Owner Ineos says shutting the plant is a possibility if it does not get the response it wants from the workforce.
Employees were given a deadline of 6pm on Monday to accept what the company called a "survival plan".
The Unite union, which represents more than two thirds of the Grangemouth workforce, said a majority had opted to reject the company's demands.
Amid the threat of closure, the Scottish Government has begun a worldwide search for a potential buyer for the plant.
Politicians at Holyrood and Westminster have urged both sides in the dispute to return to the negotiating table.
The Secretary of State for Scotland, Alistair Carmichael, told Sky News: "The UK and Scottish governments have had more discussions on the Ineos situation.
"We both agree there is a great deal at stake for Scotland over this issue and the primary aim is to see both sides return to the negotiating table with the Advisory, Conciliation and Arbitration Service (ACAS) to secure the long-term future of the Grangemouth site.
"DECC and other UK government departments are in regular contact with both the company and the union and we are sharing information with the Scottish Government at official and ministerial level.

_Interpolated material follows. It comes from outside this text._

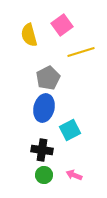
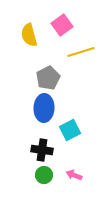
blue ellipse: rotated 12 degrees counterclockwise
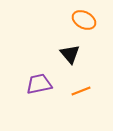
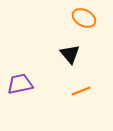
orange ellipse: moved 2 px up
purple trapezoid: moved 19 px left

"The next day or so will be an important phase in this situation and it is imperative we keep trying to bring the two sides together. That is what is best for Scotland and we will keep working hard to make that happen."
The Grangemouth refinery provides 80% of Scotland's fuel needs and also supplies parts of the North of England and Northern Ireland.
A spokesman for the Scottish Government told Sky News there are no immediate concerns over fuel pump supplies.
The plant employs 1,350 workers and 2,000 contractors. An estimated 10,000 further jobs rely on the facility.
Ineos claims that Grangemouth is losing £10m per month and, to survive, it needs fresh investment and a cut in workers' terms and conditions.